- [EXERCISE INSTRUCTIONS]: The response must consist of every record, restated word for word.
[Opening DATA FOR ANALYSIS section]
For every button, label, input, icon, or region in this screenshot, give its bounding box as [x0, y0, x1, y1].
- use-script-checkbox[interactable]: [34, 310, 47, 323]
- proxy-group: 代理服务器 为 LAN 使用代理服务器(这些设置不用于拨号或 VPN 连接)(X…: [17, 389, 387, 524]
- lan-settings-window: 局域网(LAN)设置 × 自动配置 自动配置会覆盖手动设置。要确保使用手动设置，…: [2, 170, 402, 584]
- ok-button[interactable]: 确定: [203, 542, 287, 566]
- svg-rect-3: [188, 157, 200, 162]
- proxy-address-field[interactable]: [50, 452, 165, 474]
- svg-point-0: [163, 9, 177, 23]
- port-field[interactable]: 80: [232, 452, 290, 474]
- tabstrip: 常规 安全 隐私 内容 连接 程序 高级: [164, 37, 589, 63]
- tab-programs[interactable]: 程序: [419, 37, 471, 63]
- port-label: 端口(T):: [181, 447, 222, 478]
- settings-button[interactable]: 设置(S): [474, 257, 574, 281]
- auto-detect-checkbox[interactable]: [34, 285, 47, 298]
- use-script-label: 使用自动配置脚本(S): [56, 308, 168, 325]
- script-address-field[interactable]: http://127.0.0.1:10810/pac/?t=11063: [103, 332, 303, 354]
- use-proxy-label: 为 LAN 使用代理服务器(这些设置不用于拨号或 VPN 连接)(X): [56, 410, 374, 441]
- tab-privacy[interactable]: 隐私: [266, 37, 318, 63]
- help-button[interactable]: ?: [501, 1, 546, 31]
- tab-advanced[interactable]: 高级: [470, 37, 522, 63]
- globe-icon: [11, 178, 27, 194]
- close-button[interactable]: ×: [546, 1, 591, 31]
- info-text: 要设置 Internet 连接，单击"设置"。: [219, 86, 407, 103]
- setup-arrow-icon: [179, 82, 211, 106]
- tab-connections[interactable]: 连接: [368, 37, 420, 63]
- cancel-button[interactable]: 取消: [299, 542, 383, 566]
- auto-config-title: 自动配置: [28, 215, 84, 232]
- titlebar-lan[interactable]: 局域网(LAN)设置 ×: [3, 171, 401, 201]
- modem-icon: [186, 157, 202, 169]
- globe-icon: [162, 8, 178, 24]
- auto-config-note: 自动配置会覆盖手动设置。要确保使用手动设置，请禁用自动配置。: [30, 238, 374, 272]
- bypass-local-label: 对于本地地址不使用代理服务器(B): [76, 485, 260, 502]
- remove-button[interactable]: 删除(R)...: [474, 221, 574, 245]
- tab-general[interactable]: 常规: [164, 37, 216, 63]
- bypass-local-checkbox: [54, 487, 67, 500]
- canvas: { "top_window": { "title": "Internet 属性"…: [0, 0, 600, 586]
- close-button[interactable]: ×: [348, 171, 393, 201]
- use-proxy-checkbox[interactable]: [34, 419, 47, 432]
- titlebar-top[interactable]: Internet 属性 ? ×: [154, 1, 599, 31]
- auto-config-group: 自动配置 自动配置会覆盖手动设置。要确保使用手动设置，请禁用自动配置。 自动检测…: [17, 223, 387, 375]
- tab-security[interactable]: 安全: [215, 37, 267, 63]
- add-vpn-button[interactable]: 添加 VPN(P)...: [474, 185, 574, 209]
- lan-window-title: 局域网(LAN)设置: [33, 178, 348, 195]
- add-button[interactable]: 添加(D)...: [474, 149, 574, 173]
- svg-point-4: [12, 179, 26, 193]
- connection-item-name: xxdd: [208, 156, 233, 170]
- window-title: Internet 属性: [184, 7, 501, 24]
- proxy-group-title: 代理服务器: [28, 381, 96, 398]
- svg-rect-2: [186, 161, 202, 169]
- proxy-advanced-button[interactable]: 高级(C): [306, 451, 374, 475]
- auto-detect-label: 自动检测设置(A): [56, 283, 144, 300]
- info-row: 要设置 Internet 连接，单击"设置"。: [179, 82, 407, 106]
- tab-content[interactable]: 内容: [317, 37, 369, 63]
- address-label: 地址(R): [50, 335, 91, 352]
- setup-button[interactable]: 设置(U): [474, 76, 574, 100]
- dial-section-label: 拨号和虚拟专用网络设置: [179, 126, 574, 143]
[Closing DATA FOR ANALYSIS section]
- [OUTPUT]:
For every button, label, input, icon, or region in this screenshot, give its bounding box as [x0, y0, x1, y1].
- use-script-checkbox[interactable]: [34, 310, 47, 323]
- proxy-group: 代理服务器 为 LAN 使用代理服务器(这些设置不用于拨号或 VPN 连接)(X…: [17, 389, 387, 524]
- lan-settings-window: 局域网(LAN)设置 × 自动配置 自动配置会覆盖手动设置。要确保使用手动设置，…: [2, 170, 402, 584]
- ok-button[interactable]: 确定: [203, 542, 287, 566]
- svg-rect-3: [188, 157, 200, 162]
- proxy-address-field[interactable]: [50, 452, 165, 474]
- svg-point-0: [163, 9, 177, 23]
- port-field[interactable]: 80: [232, 452, 290, 474]
- tabstrip: 常规 安全 隐私 内容 连接 程序 高级: [164, 37, 589, 63]
- tab-programs[interactable]: 程序: [419, 37, 471, 63]
- port-label: 端口(T):: [181, 447, 222, 478]
- settings-button[interactable]: 设置(S): [474, 257, 574, 281]
- auto-detect-checkbox[interactable]: [34, 285, 47, 298]
- use-script-label: 使用自动配置脚本(S): [56, 308, 168, 325]
- script-address-field[interactable]: http://127.0.0.1:10810/pac/?t=11063: [103, 332, 303, 354]
- use-proxy-label: 为 LAN 使用代理服务器(这些设置不用于拨号或 VPN 连接)(X): [56, 410, 374, 441]
- tab-privacy[interactable]: 隐私: [266, 37, 318, 63]
- help-button[interactable]: ?: [501, 1, 546, 31]
- tab-advanced[interactable]: 高级: [470, 37, 522, 63]
- globe-icon: [11, 178, 27, 194]
- close-button[interactable]: ×: [546, 1, 591, 31]
- info-text: 要设置 Internet 连接，单击"设置"。: [219, 86, 407, 103]
- setup-arrow-icon: [179, 82, 211, 106]
- tab-connections[interactable]: 连接: [368, 37, 420, 63]
- cancel-button[interactable]: 取消: [299, 542, 383, 566]
- auto-config-title: 自动配置: [28, 215, 84, 232]
- titlebar-lan[interactable]: 局域网(LAN)设置 ×: [3, 171, 401, 201]
- modem-icon: [186, 157, 202, 169]
- globe-icon: [162, 8, 178, 24]
- auto-config-note: 自动配置会覆盖手动设置。要确保使用手动设置，请禁用自动配置。: [30, 238, 374, 272]
- bypass-local-label: 对于本地地址不使用代理服务器(B): [76, 485, 260, 502]
- remove-button[interactable]: 删除(R)...: [474, 221, 574, 245]
- tab-general[interactable]: 常规: [164, 37, 216, 63]
- bypass-local-checkbox: [54, 487, 67, 500]
- canvas: { "top_window": { "title": "Internet 属性"…: [0, 0, 600, 586]
- close-button[interactable]: ×: [348, 171, 393, 201]
- use-proxy-checkbox[interactable]: [34, 419, 47, 432]
- titlebar-top[interactable]: Internet 属性 ? ×: [154, 1, 599, 31]
- auto-config-group: 自动配置 自动配置会覆盖手动设置。要确保使用手动设置，请禁用自动配置。 自动检测…: [17, 223, 387, 375]
- tab-security[interactable]: 安全: [215, 37, 267, 63]
- add-vpn-button[interactable]: 添加 VPN(P)...: [474, 185, 574, 209]
- lan-window-title: 局域网(LAN)设置: [33, 178, 348, 195]
- add-button[interactable]: 添加(D)...: [474, 149, 574, 173]
- svg-point-4: [12, 179, 26, 193]
- connection-item-name: xxdd: [208, 156, 233, 170]
- window-title: Internet 属性: [184, 7, 501, 24]
- proxy-group-title: 代理服务器: [28, 381, 96, 398]
- svg-rect-2: [186, 161, 202, 169]
- proxy-advanced-button[interactable]: 高级(C): [306, 451, 374, 475]
- auto-detect-label: 自动检测设置(A): [56, 283, 144, 300]
- info-row: 要设置 Internet 连接，单击"设置"。: [179, 82, 407, 106]
- tab-content[interactable]: 内容: [317, 37, 369, 63]
- address-label: 地址(R): [50, 335, 91, 352]
- setup-button[interactable]: 设置(U): [474, 76, 574, 100]
- dial-section-label: 拨号和虚拟专用网络设置: [179, 126, 574, 143]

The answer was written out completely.